A VW Jetta rather noisily crushed my right front turning light in the parking lot of the Paul Douglas Forest Preserve Saturday at noon. The driver, a college freshman named Chris, somehow missed seeing my bright red Honda coming toward him when he backed out of his spot, feeling good from just having won a game of flag football (he played defensive end). One might say that his car (actually, his girlfriend's) tackled mine, but that would be stretching a metaphor too far.
After exchanging information and getting a police report from the park policeman, which took, all told, forty-five minutes, my binoculars and I went off for a hike, rather out of the mood for it by this point. The great blue herons were roosting on poles high above the marsh as usual, occasionally swooping down like pterodactyls; red-winged blackbirds gamboled among low bare branches. I watched a vulture for a while, flying with magnificent grace in large circles close to the ground, its red head bright above its dull black body. Two sandhill cranes--the first I've seen in Illinois--were walking happily together wearing their little red caps, occasionally emitting their gargling cry, even louder than the geese.
The preserve is quite vast, crisscrossed with deer trails, but without any hiking trails at all; you have to bushwhack across the swamps and creeks. Dense forest alternates with marshland, but the majority of the land is brush and rolling meadows, and most of the trees are crabapple (though there are some delicious wild apple trees too). For some reason several of the trees near the rookery had been cut down and ground up--I'm not sure why or what the plan is. The playing fields are all near the parking lot, and I can't imagine anyone trying to convert the ground where the crushed trees lay to playing fields, as it's simply too marshy.

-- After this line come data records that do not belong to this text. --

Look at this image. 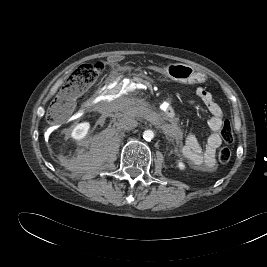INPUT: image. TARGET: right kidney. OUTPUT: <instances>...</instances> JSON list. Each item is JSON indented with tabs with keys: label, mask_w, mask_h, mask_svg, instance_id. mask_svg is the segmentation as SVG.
Instances as JSON below:
<instances>
[{
	"label": "right kidney",
	"mask_w": 267,
	"mask_h": 267,
	"mask_svg": "<svg viewBox=\"0 0 267 267\" xmlns=\"http://www.w3.org/2000/svg\"><path fill=\"white\" fill-rule=\"evenodd\" d=\"M89 128H90L89 122L79 123L72 130L71 137L76 140H81L87 135Z\"/></svg>",
	"instance_id": "1"
}]
</instances>
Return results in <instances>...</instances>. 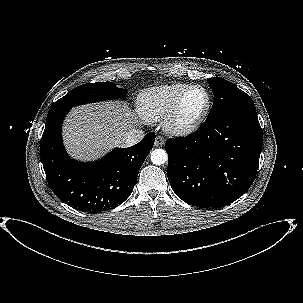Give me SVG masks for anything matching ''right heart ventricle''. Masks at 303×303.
<instances>
[{
  "label": "right heart ventricle",
  "instance_id": "1",
  "mask_svg": "<svg viewBox=\"0 0 303 303\" xmlns=\"http://www.w3.org/2000/svg\"><path fill=\"white\" fill-rule=\"evenodd\" d=\"M189 86L188 83L175 82L141 91L137 97L139 115L148 122L164 118L178 97Z\"/></svg>",
  "mask_w": 303,
  "mask_h": 303
}]
</instances>
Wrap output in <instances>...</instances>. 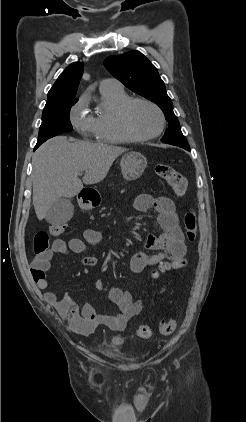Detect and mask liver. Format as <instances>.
<instances>
[{
    "instance_id": "liver-1",
    "label": "liver",
    "mask_w": 246,
    "mask_h": 422,
    "mask_svg": "<svg viewBox=\"0 0 246 422\" xmlns=\"http://www.w3.org/2000/svg\"><path fill=\"white\" fill-rule=\"evenodd\" d=\"M126 149L103 143L75 141L57 136L41 145L33 155V206L39 220L59 198H71L83 184L101 182L115 159ZM85 171L82 181L78 178Z\"/></svg>"
}]
</instances>
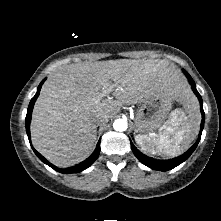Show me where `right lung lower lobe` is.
Wrapping results in <instances>:
<instances>
[{
  "label": "right lung lower lobe",
  "mask_w": 221,
  "mask_h": 221,
  "mask_svg": "<svg viewBox=\"0 0 221 221\" xmlns=\"http://www.w3.org/2000/svg\"><path fill=\"white\" fill-rule=\"evenodd\" d=\"M44 81H45V79L38 86L37 92H36L35 96L31 99L30 104L28 106L25 124H26V132H27L29 141H30V121H31V116H32V110H33L34 103H35L37 97L39 96V93H40V90H41V87H42V84L44 83ZM30 144H31V141H30ZM31 147H32L33 151L35 152V154L38 156V158L42 162H44L45 164L50 166L52 169H54L55 171H58L60 173H77V172L83 171L93 164V162L98 158L99 153H100V141H99L93 154L89 158H87L85 161H83L73 167H69L66 169H60V168L54 166L53 164H51L50 162H48L39 152H37L33 148L32 145H31Z\"/></svg>",
  "instance_id": "obj_1"
}]
</instances>
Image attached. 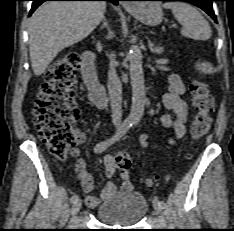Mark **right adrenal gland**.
Returning <instances> with one entry per match:
<instances>
[{
    "label": "right adrenal gland",
    "mask_w": 234,
    "mask_h": 231,
    "mask_svg": "<svg viewBox=\"0 0 234 231\" xmlns=\"http://www.w3.org/2000/svg\"><path fill=\"white\" fill-rule=\"evenodd\" d=\"M104 28H106L108 30L107 38L111 37L113 35V31L110 29L105 17L103 18V24L100 27V29L103 30Z\"/></svg>",
    "instance_id": "obj_1"
}]
</instances>
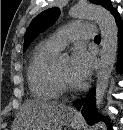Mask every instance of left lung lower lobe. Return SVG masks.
<instances>
[{"label": "left lung lower lobe", "mask_w": 123, "mask_h": 130, "mask_svg": "<svg viewBox=\"0 0 123 130\" xmlns=\"http://www.w3.org/2000/svg\"><path fill=\"white\" fill-rule=\"evenodd\" d=\"M115 17V21L118 27V61H117V71L123 73V20L120 18L119 13L115 9L112 12ZM73 105L80 109L82 107V115L86 119L89 124H92L98 120H104L108 123V120L104 117H100L95 108V89H92L85 101L77 100L73 103ZM109 127H110V123Z\"/></svg>", "instance_id": "obj_1"}]
</instances>
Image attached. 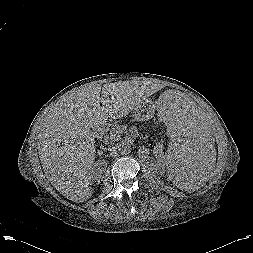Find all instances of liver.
Returning <instances> with one entry per match:
<instances>
[{"instance_id": "obj_1", "label": "liver", "mask_w": 253, "mask_h": 253, "mask_svg": "<svg viewBox=\"0 0 253 253\" xmlns=\"http://www.w3.org/2000/svg\"><path fill=\"white\" fill-rule=\"evenodd\" d=\"M153 93L139 82L96 84L57 104L40 124L38 150L44 173L58 192L77 203L92 196L96 148L91 129L127 116Z\"/></svg>"}]
</instances>
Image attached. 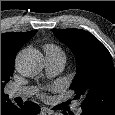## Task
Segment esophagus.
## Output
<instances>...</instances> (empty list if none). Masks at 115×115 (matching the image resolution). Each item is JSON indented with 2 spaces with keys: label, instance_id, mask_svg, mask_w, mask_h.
Here are the masks:
<instances>
[{
  "label": "esophagus",
  "instance_id": "obj_1",
  "mask_svg": "<svg viewBox=\"0 0 115 115\" xmlns=\"http://www.w3.org/2000/svg\"><path fill=\"white\" fill-rule=\"evenodd\" d=\"M41 112L45 113V114H53L54 113L53 110H51L50 108H47V107H42Z\"/></svg>",
  "mask_w": 115,
  "mask_h": 115
}]
</instances>
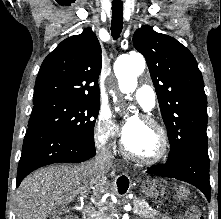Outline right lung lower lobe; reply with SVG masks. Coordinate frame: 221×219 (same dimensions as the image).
Instances as JSON below:
<instances>
[{
	"label": "right lung lower lobe",
	"instance_id": "98d812e1",
	"mask_svg": "<svg viewBox=\"0 0 221 219\" xmlns=\"http://www.w3.org/2000/svg\"><path fill=\"white\" fill-rule=\"evenodd\" d=\"M95 154V146L92 144L46 127L29 126L23 142L16 186L18 187L23 178L37 168L60 162L80 163L94 157Z\"/></svg>",
	"mask_w": 221,
	"mask_h": 219
}]
</instances>
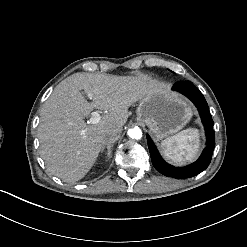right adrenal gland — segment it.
<instances>
[{
	"label": "right adrenal gland",
	"mask_w": 247,
	"mask_h": 247,
	"mask_svg": "<svg viewBox=\"0 0 247 247\" xmlns=\"http://www.w3.org/2000/svg\"><path fill=\"white\" fill-rule=\"evenodd\" d=\"M115 143V141L109 139L107 141H105L102 146H101V152H103L105 146H107V152L110 156H112V146Z\"/></svg>",
	"instance_id": "obj_1"
}]
</instances>
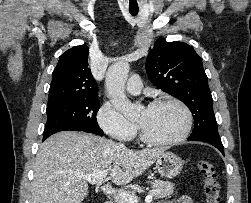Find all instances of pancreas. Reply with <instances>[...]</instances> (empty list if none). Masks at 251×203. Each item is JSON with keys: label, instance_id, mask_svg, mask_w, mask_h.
<instances>
[{"label": "pancreas", "instance_id": "cf45deb5", "mask_svg": "<svg viewBox=\"0 0 251 203\" xmlns=\"http://www.w3.org/2000/svg\"><path fill=\"white\" fill-rule=\"evenodd\" d=\"M150 184L152 185V190L150 191V194L156 199L167 197L171 195L174 191V184L168 181L154 180L150 182ZM127 192L135 195V191H127ZM115 203H127V202L119 198L115 199Z\"/></svg>", "mask_w": 251, "mask_h": 203}]
</instances>
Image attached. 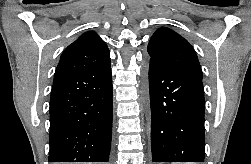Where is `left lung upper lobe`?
I'll list each match as a JSON object with an SVG mask.
<instances>
[{
  "instance_id": "1",
  "label": "left lung upper lobe",
  "mask_w": 251,
  "mask_h": 164,
  "mask_svg": "<svg viewBox=\"0 0 251 164\" xmlns=\"http://www.w3.org/2000/svg\"><path fill=\"white\" fill-rule=\"evenodd\" d=\"M149 61L164 63L202 78V70L193 47L171 29L160 28L148 44Z\"/></svg>"
}]
</instances>
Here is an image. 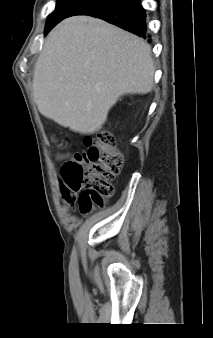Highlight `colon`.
I'll list each match as a JSON object with an SVG mask.
<instances>
[{
	"instance_id": "5ec220e1",
	"label": "colon",
	"mask_w": 213,
	"mask_h": 338,
	"mask_svg": "<svg viewBox=\"0 0 213 338\" xmlns=\"http://www.w3.org/2000/svg\"><path fill=\"white\" fill-rule=\"evenodd\" d=\"M85 143L87 151L76 153L62 165L60 181L70 192L80 193V210L88 214L103 207V198L112 196L111 182L121 172L123 156L109 133L89 134Z\"/></svg>"
}]
</instances>
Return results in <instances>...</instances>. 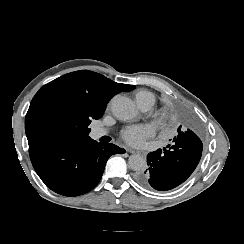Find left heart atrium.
Listing matches in <instances>:
<instances>
[{
    "label": "left heart atrium",
    "mask_w": 244,
    "mask_h": 244,
    "mask_svg": "<svg viewBox=\"0 0 244 244\" xmlns=\"http://www.w3.org/2000/svg\"><path fill=\"white\" fill-rule=\"evenodd\" d=\"M153 132L148 127L135 126L122 133V139L129 145L140 146L151 138Z\"/></svg>",
    "instance_id": "39dd6f15"
}]
</instances>
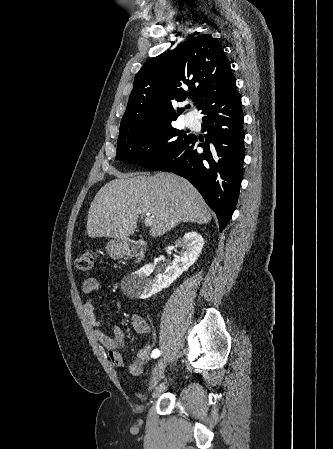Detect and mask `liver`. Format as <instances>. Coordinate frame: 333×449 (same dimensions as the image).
I'll return each mask as SVG.
<instances>
[{
  "label": "liver",
  "instance_id": "1",
  "mask_svg": "<svg viewBox=\"0 0 333 449\" xmlns=\"http://www.w3.org/2000/svg\"><path fill=\"white\" fill-rule=\"evenodd\" d=\"M117 177L97 192L90 205L86 228L91 238L126 240L134 234L138 216L147 213L153 219L150 228L153 237L165 234L181 222L211 221L204 199L182 177L171 173Z\"/></svg>",
  "mask_w": 333,
  "mask_h": 449
}]
</instances>
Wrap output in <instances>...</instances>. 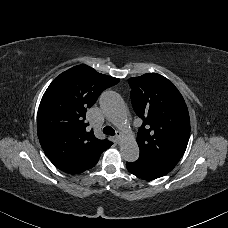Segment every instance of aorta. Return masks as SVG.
<instances>
[{
	"instance_id": "obj_1",
	"label": "aorta",
	"mask_w": 228,
	"mask_h": 228,
	"mask_svg": "<svg viewBox=\"0 0 228 228\" xmlns=\"http://www.w3.org/2000/svg\"><path fill=\"white\" fill-rule=\"evenodd\" d=\"M100 107L107 118L118 127H122L126 120V107L121 96L114 91H105L100 97ZM120 153L128 162H134L139 157V147L132 134L124 135L121 140Z\"/></svg>"
}]
</instances>
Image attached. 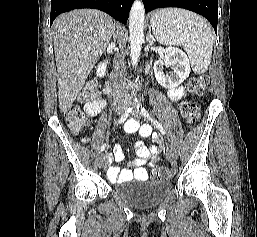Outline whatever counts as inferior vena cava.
I'll return each instance as SVG.
<instances>
[{"label": "inferior vena cava", "instance_id": "1", "mask_svg": "<svg viewBox=\"0 0 257 237\" xmlns=\"http://www.w3.org/2000/svg\"><path fill=\"white\" fill-rule=\"evenodd\" d=\"M114 46V44H111ZM125 55L117 53L114 67L113 99L115 103H128L129 95L126 91Z\"/></svg>", "mask_w": 257, "mask_h": 237}]
</instances>
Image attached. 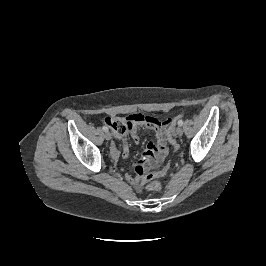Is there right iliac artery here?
Masks as SVG:
<instances>
[{
    "label": "right iliac artery",
    "mask_w": 266,
    "mask_h": 266,
    "mask_svg": "<svg viewBox=\"0 0 266 266\" xmlns=\"http://www.w3.org/2000/svg\"><path fill=\"white\" fill-rule=\"evenodd\" d=\"M103 131H108V128L106 126L102 127Z\"/></svg>",
    "instance_id": "82829eb1"
}]
</instances>
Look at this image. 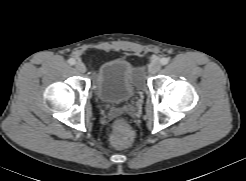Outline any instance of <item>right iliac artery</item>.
Returning <instances> with one entry per match:
<instances>
[{
  "instance_id": "82829eb1",
  "label": "right iliac artery",
  "mask_w": 246,
  "mask_h": 181,
  "mask_svg": "<svg viewBox=\"0 0 246 181\" xmlns=\"http://www.w3.org/2000/svg\"><path fill=\"white\" fill-rule=\"evenodd\" d=\"M68 63H69L70 65H74V64L76 63V61H75V59L70 58V59L68 60Z\"/></svg>"
}]
</instances>
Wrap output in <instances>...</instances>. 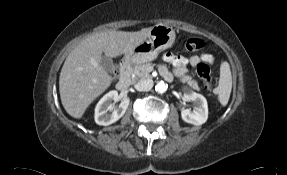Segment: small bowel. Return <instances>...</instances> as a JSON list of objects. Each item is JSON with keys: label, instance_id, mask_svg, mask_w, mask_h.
<instances>
[{"label": "small bowel", "instance_id": "obj_1", "mask_svg": "<svg viewBox=\"0 0 287 175\" xmlns=\"http://www.w3.org/2000/svg\"><path fill=\"white\" fill-rule=\"evenodd\" d=\"M163 59L166 62L172 64L173 73L179 77L183 76L186 73V66L188 64H191L192 66H197V64H199L201 61L208 62L211 64L214 62L213 56L207 53L200 56H192L190 59H187L180 55H175L173 53H166L164 54ZM159 71L166 80L172 79L171 72L165 66H161L159 68Z\"/></svg>", "mask_w": 287, "mask_h": 175}]
</instances>
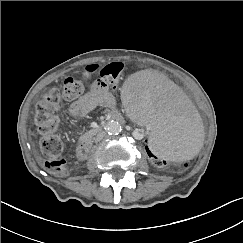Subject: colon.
Listing matches in <instances>:
<instances>
[{"mask_svg":"<svg viewBox=\"0 0 243 243\" xmlns=\"http://www.w3.org/2000/svg\"><path fill=\"white\" fill-rule=\"evenodd\" d=\"M124 65L121 62H112L100 67L91 65L84 69L80 77H68L63 81L62 89H51L41 100L37 102L34 109V122L37 131L41 135L40 149L45 157V168L52 174L64 175L66 173L65 160L62 156L64 142L55 135L59 125V118L56 115L62 99H77L87 86L100 83L106 86L115 87L120 79ZM142 151L152 165L158 168L172 167L175 171L191 169L193 161L170 162L168 159L157 157L151 150L147 139L139 141Z\"/></svg>","mask_w":243,"mask_h":243,"instance_id":"obj_1","label":"colon"}]
</instances>
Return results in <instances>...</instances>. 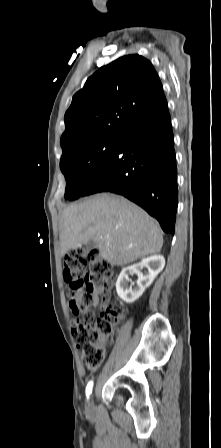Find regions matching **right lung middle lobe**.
I'll return each mask as SVG.
<instances>
[{
  "instance_id": "dd1d6c3e",
  "label": "right lung middle lobe",
  "mask_w": 221,
  "mask_h": 448,
  "mask_svg": "<svg viewBox=\"0 0 221 448\" xmlns=\"http://www.w3.org/2000/svg\"><path fill=\"white\" fill-rule=\"evenodd\" d=\"M118 136L82 144L61 157L60 168L66 179L65 199L81 197L112 153Z\"/></svg>"
}]
</instances>
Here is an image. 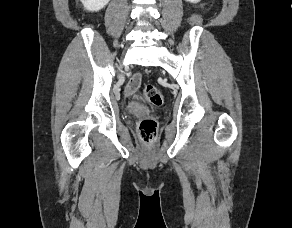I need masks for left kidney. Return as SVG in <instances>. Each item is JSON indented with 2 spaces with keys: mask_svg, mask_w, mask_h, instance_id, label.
<instances>
[{
  "mask_svg": "<svg viewBox=\"0 0 292 228\" xmlns=\"http://www.w3.org/2000/svg\"><path fill=\"white\" fill-rule=\"evenodd\" d=\"M187 2H190V3H197L199 2L200 0H186Z\"/></svg>",
  "mask_w": 292,
  "mask_h": 228,
  "instance_id": "obj_1",
  "label": "left kidney"
}]
</instances>
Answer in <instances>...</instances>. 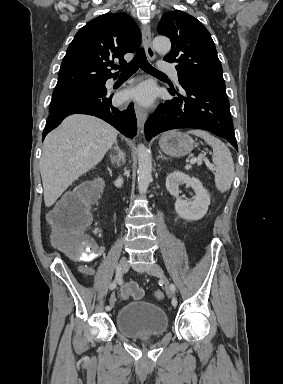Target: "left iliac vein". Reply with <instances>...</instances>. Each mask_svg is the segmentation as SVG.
<instances>
[{"mask_svg": "<svg viewBox=\"0 0 283 384\" xmlns=\"http://www.w3.org/2000/svg\"><path fill=\"white\" fill-rule=\"evenodd\" d=\"M147 273L160 278L164 284V289H165L168 297H171V293H172L171 287H170L171 284H170L168 278L166 277L163 269L159 265L155 264V265H153L147 269Z\"/></svg>", "mask_w": 283, "mask_h": 384, "instance_id": "obj_1", "label": "left iliac vein"}]
</instances>
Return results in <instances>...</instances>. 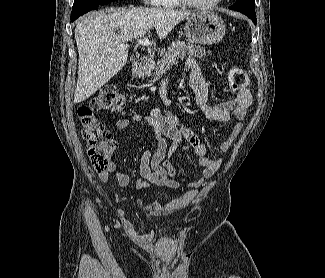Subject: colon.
Here are the masks:
<instances>
[{
	"label": "colon",
	"instance_id": "1",
	"mask_svg": "<svg viewBox=\"0 0 325 278\" xmlns=\"http://www.w3.org/2000/svg\"><path fill=\"white\" fill-rule=\"evenodd\" d=\"M228 80L232 89L237 92L247 85L248 76L242 68L232 67L228 73ZM124 107L125 96L115 86L103 88L90 101L78 107L77 115L83 139L87 142L88 156L98 172L107 170L116 143L110 131L96 117V113L121 112Z\"/></svg>",
	"mask_w": 325,
	"mask_h": 278
}]
</instances>
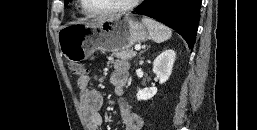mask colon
<instances>
[{
	"label": "colon",
	"instance_id": "colon-1",
	"mask_svg": "<svg viewBox=\"0 0 257 130\" xmlns=\"http://www.w3.org/2000/svg\"><path fill=\"white\" fill-rule=\"evenodd\" d=\"M68 68L70 70V72L77 76V77H82L86 74V69L84 68L83 65L76 63V62H70L68 64Z\"/></svg>",
	"mask_w": 257,
	"mask_h": 130
}]
</instances>
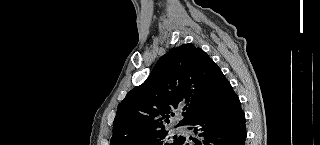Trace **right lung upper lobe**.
<instances>
[{"mask_svg":"<svg viewBox=\"0 0 320 145\" xmlns=\"http://www.w3.org/2000/svg\"><path fill=\"white\" fill-rule=\"evenodd\" d=\"M223 76L201 48L188 43L163 55L147 80L132 89L117 108L110 145H132L164 129L173 111L183 107L186 125L212 103Z\"/></svg>","mask_w":320,"mask_h":145,"instance_id":"right-lung-upper-lobe-1","label":"right lung upper lobe"}]
</instances>
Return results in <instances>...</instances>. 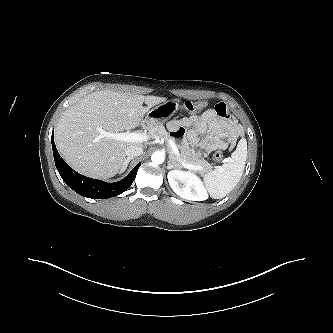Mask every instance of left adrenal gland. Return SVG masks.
<instances>
[{
	"mask_svg": "<svg viewBox=\"0 0 333 333\" xmlns=\"http://www.w3.org/2000/svg\"><path fill=\"white\" fill-rule=\"evenodd\" d=\"M176 168V166H174V164L171 161H168V165H167V169H173Z\"/></svg>",
	"mask_w": 333,
	"mask_h": 333,
	"instance_id": "a2214340",
	"label": "left adrenal gland"
}]
</instances>
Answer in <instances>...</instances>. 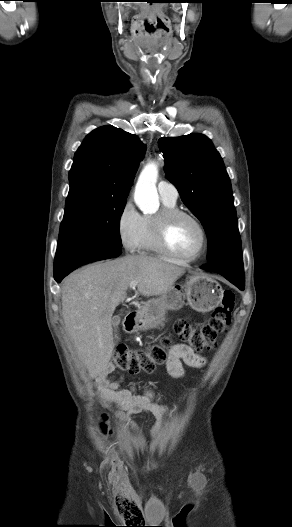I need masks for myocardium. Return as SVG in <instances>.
I'll list each match as a JSON object with an SVG mask.
<instances>
[{
  "mask_svg": "<svg viewBox=\"0 0 292 527\" xmlns=\"http://www.w3.org/2000/svg\"><path fill=\"white\" fill-rule=\"evenodd\" d=\"M179 217H187L194 221L201 233V246L196 254L190 257H184L176 253L168 242V232L172 222ZM152 228L155 243L159 250L166 256L183 263H192L199 260L208 249V233L203 222L192 212L172 208H163L152 218Z\"/></svg>",
  "mask_w": 292,
  "mask_h": 527,
  "instance_id": "f54148a6",
  "label": "myocardium"
}]
</instances>
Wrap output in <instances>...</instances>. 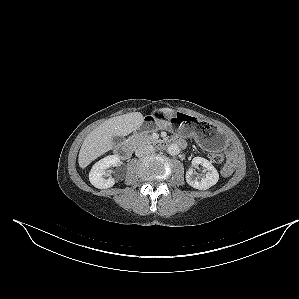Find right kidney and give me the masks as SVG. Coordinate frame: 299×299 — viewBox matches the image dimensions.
I'll return each instance as SVG.
<instances>
[{"instance_id": "1", "label": "right kidney", "mask_w": 299, "mask_h": 299, "mask_svg": "<svg viewBox=\"0 0 299 299\" xmlns=\"http://www.w3.org/2000/svg\"><path fill=\"white\" fill-rule=\"evenodd\" d=\"M119 162L120 158L117 155H109L95 163L89 173L91 184L98 189L112 187L115 184V180L112 177L106 178V176H109L106 169L110 166H117Z\"/></svg>"}]
</instances>
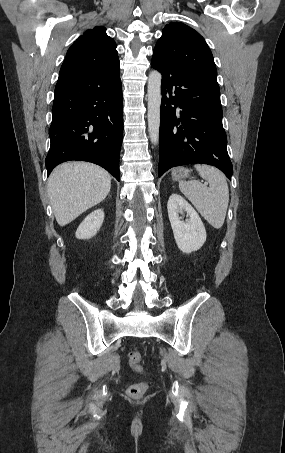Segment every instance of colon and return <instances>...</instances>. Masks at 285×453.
Segmentation results:
<instances>
[{
  "mask_svg": "<svg viewBox=\"0 0 285 453\" xmlns=\"http://www.w3.org/2000/svg\"><path fill=\"white\" fill-rule=\"evenodd\" d=\"M128 362L131 368L136 372H142V354L138 349H133L128 355ZM147 383L139 382L130 385L127 389V393L132 398L141 397L147 390Z\"/></svg>",
  "mask_w": 285,
  "mask_h": 453,
  "instance_id": "5ec220e1",
  "label": "colon"
}]
</instances>
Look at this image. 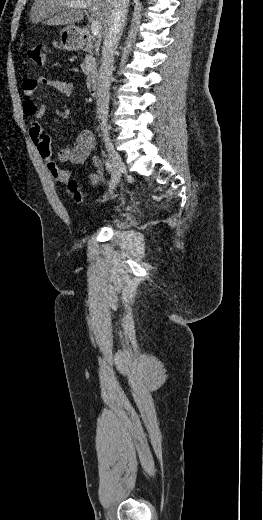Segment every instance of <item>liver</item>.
<instances>
[{
    "label": "liver",
    "instance_id": "6515ba94",
    "mask_svg": "<svg viewBox=\"0 0 263 520\" xmlns=\"http://www.w3.org/2000/svg\"><path fill=\"white\" fill-rule=\"evenodd\" d=\"M80 1L91 8V17L101 24L105 35L113 10L112 0H34L30 11V21L37 24L46 20L48 25H74L83 20L86 9L70 7L69 2Z\"/></svg>",
    "mask_w": 263,
    "mask_h": 520
}]
</instances>
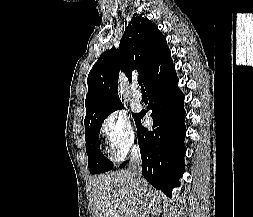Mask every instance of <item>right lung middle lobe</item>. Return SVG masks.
<instances>
[{
  "mask_svg": "<svg viewBox=\"0 0 253 217\" xmlns=\"http://www.w3.org/2000/svg\"><path fill=\"white\" fill-rule=\"evenodd\" d=\"M123 108L120 104L105 113L85 122L86 152L88 155V168L92 174L103 173L113 168V163L103 156L100 151L99 134L104 119L113 111ZM135 118L136 114H132Z\"/></svg>",
  "mask_w": 253,
  "mask_h": 217,
  "instance_id": "obj_1",
  "label": "right lung middle lobe"
}]
</instances>
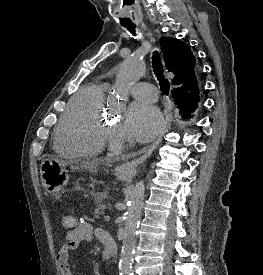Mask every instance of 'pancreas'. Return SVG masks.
<instances>
[{"label":"pancreas","mask_w":263,"mask_h":275,"mask_svg":"<svg viewBox=\"0 0 263 275\" xmlns=\"http://www.w3.org/2000/svg\"><path fill=\"white\" fill-rule=\"evenodd\" d=\"M93 197H94L96 205H97V208L94 212V217L96 219H99L100 215L103 214V210L105 208V205L103 204V201L106 198V196H105L104 193L97 192V193H93Z\"/></svg>","instance_id":"obj_1"}]
</instances>
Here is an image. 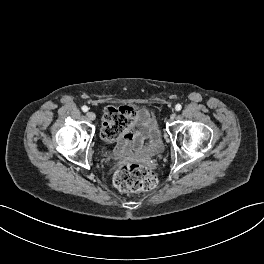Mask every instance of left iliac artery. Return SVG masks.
Returning <instances> with one entry per match:
<instances>
[{
    "instance_id": "44dca946",
    "label": "left iliac artery",
    "mask_w": 264,
    "mask_h": 264,
    "mask_svg": "<svg viewBox=\"0 0 264 264\" xmlns=\"http://www.w3.org/2000/svg\"><path fill=\"white\" fill-rule=\"evenodd\" d=\"M182 109V106L180 105V104H177L176 106H175V110L176 111H180Z\"/></svg>"
}]
</instances>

I rediscovered the spot where at some point an earthen bridge had been built over the creek that otherwise renders inaccessible the eastern two-thirds of the preserve, but I didn't spend much time exploring. I drove back home and fried an onion, a zucchini, garlic, leftover baked sweet potato, and cashews, and grated some havarti dill over it all. I felt like having a cocktail--I had a blackthorne in the fridge left over from a poker game--but I didn't.
Catherine and her kids, Celia (seven) and Zavier (eleven), stopped by on their bikes, and Jacky (my son, eight) and I joined them on ours with Maybe (our dog) running alongside me. We cycled down the Midway past the ice rink and played a tough game of soccer for half an hour, Zavier and Catherine beating the three of us five to four. We tried playing baseball with a tennis ball, but Maybe kept catching it and not letting us have it back, and even after we tied her up, the enthusiasm was gone. We cycled back and had hot chocolate.
Karen (my wife) is laid up with a broken leg, and Catherine went upstairs to chat with her for a while; I made dinner (baked sweet potatoes and a stew of ground beef, onions, red peppers, tomatoes, and cumin). At 8:30 we were to spend an hour without electricity (some environmental group had been promoting this silly scheme), so we unpacked and filled our oil lamps; then Catherine and her family came by bearing pastries. We served champagne--the real stuff, not the sparkling wine I usually get--lit lamps and candles, turned out the lights, and played Settlers of Catan (the kids played Life). Jeff (Catherine's husband) won handily, though it was his first time playing.
It was after 10:30 by the time I finally put Jacky to bed; Thalia, my daughter, was out of town with friends, but called to say goodnight at 11:00. Karen, trying to stop Maybe from breaking our dessert plates, had shattered one of her precious crystal champagne glasses; I cleaned up the rest of the mess. It had been a day of minor defeats. But at least I had played the games.